* **Data shown**
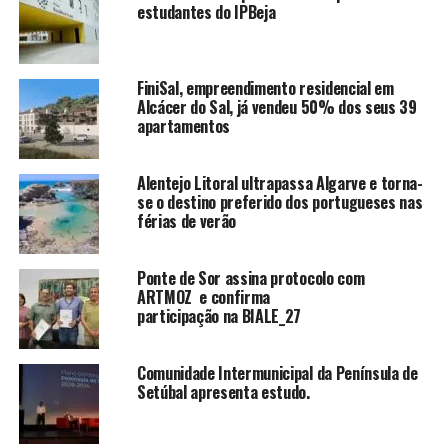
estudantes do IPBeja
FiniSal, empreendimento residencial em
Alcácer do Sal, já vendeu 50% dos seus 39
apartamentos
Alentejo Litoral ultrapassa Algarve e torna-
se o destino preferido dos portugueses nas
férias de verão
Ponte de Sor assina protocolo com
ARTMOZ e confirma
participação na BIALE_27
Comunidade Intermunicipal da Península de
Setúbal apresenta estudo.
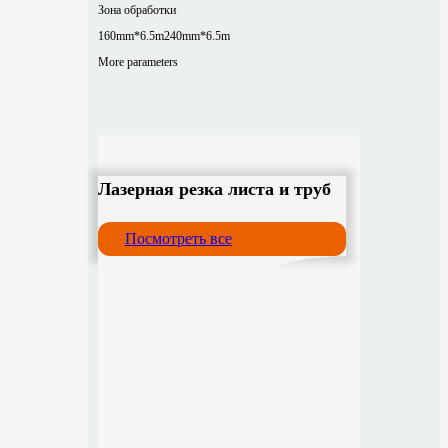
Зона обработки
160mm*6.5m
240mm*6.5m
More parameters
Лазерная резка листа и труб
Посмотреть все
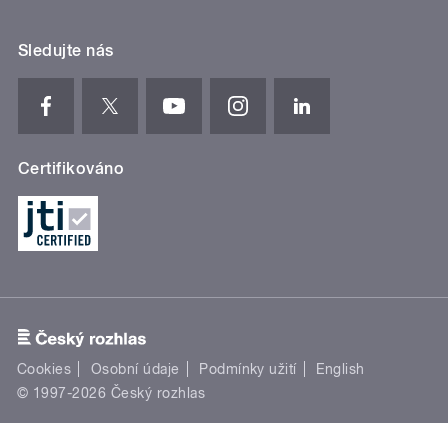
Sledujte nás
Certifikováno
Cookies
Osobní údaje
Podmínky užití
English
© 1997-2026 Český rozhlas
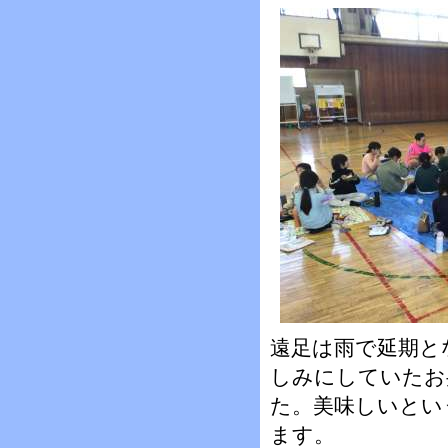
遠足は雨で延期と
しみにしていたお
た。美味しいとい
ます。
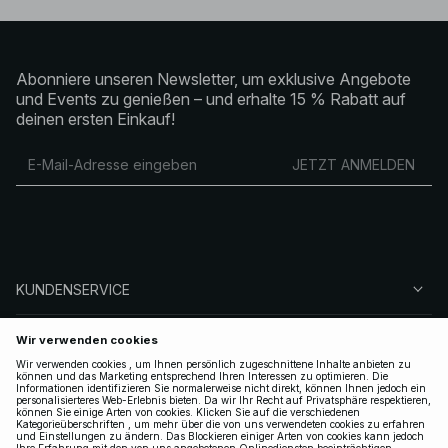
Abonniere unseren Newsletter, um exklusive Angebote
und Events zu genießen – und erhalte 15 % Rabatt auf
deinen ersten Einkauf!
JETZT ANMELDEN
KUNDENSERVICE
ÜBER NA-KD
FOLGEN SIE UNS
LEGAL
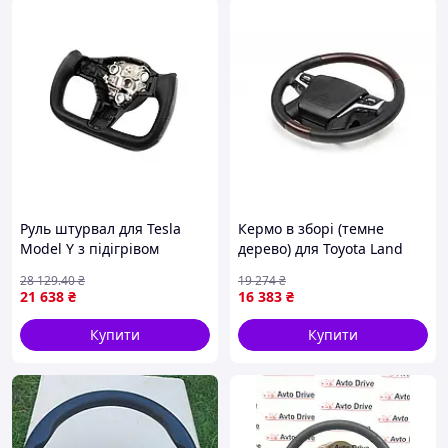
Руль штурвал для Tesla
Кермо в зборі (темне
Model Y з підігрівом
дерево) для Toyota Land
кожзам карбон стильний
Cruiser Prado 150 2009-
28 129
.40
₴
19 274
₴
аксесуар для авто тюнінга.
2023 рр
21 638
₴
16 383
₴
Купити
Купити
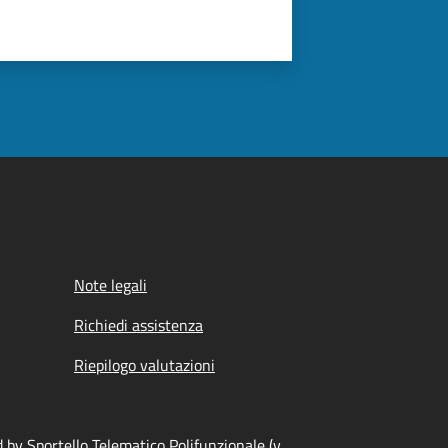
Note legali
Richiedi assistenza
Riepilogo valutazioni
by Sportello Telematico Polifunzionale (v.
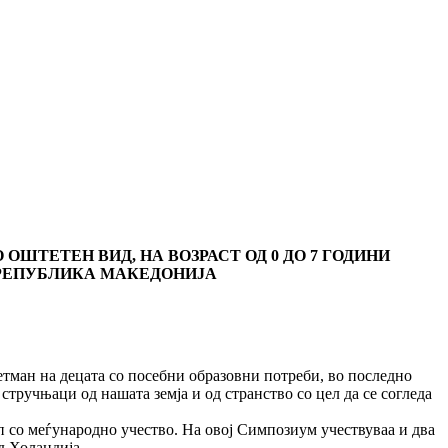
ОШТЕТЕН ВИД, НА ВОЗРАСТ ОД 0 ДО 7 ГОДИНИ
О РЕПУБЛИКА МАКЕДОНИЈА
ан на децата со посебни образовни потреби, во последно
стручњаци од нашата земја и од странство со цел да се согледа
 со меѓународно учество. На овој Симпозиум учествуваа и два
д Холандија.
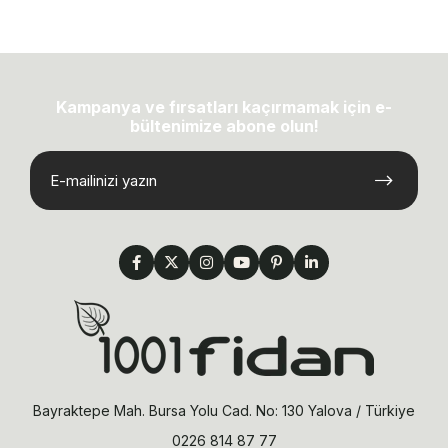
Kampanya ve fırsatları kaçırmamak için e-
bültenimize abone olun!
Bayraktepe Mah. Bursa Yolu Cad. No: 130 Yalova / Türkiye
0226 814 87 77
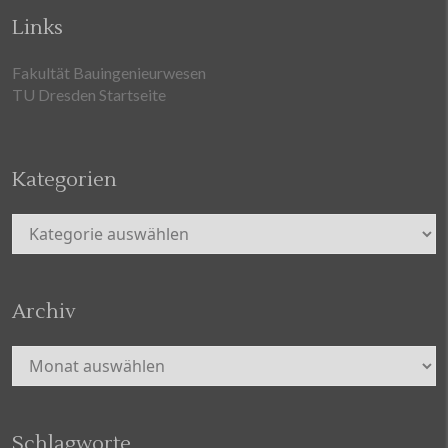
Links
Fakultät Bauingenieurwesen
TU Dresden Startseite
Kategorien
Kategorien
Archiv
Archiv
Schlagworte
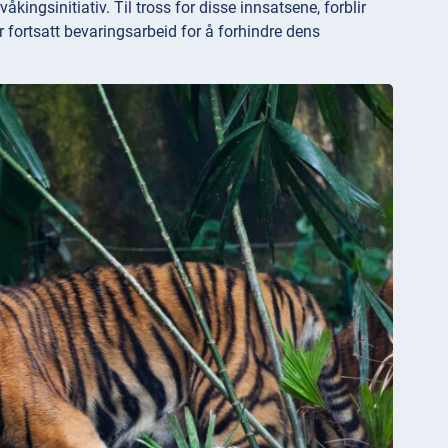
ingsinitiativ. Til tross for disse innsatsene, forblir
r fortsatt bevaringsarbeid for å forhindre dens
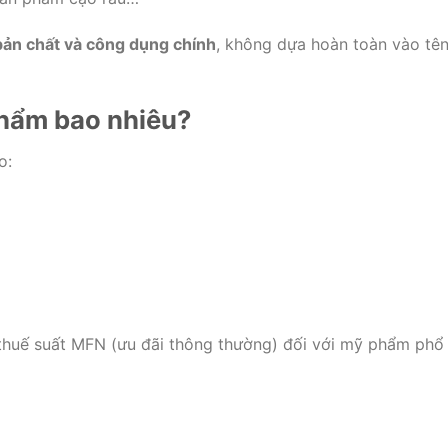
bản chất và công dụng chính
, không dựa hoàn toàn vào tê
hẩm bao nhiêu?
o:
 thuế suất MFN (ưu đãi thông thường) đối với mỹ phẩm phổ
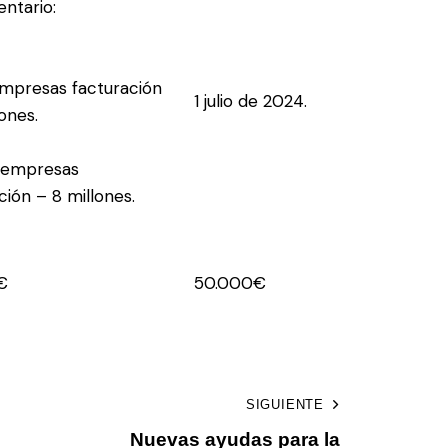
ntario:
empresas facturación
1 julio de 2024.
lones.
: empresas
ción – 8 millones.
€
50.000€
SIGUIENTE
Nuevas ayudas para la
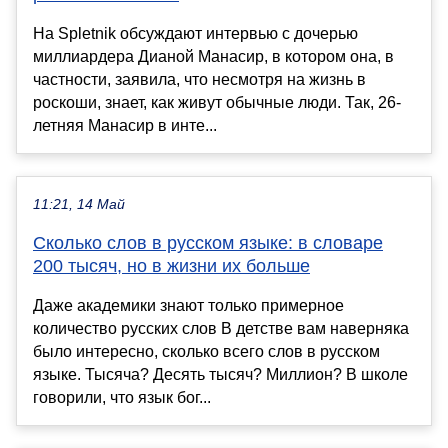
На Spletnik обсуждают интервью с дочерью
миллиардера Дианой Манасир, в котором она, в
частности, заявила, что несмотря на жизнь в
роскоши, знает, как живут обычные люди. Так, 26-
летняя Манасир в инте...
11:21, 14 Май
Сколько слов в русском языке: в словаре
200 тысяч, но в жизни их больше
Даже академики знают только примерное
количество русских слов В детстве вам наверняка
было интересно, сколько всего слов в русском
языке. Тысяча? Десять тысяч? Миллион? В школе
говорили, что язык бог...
---
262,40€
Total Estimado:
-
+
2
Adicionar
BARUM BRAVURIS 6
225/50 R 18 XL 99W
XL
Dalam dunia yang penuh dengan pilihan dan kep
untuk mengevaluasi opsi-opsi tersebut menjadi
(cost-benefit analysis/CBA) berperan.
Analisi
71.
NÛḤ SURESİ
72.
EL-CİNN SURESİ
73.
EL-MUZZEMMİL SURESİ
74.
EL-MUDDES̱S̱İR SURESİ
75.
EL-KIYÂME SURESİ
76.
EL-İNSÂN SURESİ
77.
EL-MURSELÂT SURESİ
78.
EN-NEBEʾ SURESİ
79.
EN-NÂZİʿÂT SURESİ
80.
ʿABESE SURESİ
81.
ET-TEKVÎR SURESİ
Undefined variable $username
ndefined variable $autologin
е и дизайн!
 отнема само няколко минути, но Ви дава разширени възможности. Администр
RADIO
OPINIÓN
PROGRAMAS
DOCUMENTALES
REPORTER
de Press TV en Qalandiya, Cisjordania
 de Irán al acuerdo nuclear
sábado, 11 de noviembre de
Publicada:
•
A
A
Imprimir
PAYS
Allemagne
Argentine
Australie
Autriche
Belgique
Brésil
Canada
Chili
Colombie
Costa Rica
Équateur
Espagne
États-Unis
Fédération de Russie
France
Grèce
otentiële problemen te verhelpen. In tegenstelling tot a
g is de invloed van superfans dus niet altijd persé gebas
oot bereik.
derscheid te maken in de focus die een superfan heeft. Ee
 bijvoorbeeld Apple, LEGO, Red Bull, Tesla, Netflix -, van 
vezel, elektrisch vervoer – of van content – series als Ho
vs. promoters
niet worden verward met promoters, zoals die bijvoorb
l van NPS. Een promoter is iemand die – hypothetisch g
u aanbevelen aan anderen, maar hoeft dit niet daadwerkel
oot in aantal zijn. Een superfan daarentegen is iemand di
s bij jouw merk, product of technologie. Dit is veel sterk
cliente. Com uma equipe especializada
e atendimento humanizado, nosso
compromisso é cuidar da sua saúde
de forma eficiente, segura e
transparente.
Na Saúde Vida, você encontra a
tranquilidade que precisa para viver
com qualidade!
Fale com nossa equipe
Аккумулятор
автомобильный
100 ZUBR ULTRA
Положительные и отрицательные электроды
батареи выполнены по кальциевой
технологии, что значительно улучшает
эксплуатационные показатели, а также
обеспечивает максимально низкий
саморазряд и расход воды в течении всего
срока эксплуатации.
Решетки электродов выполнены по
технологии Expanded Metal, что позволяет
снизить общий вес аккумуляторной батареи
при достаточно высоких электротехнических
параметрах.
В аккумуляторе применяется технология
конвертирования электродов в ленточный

* **Work instruction**
Filter the listing above for the string "iemand" and copy every matching line.

* **Task output**
l van NPS. Een promoter is iemand die – hypothetisch g
oot in aantal zijn. Een superfan daarentegen is iemand di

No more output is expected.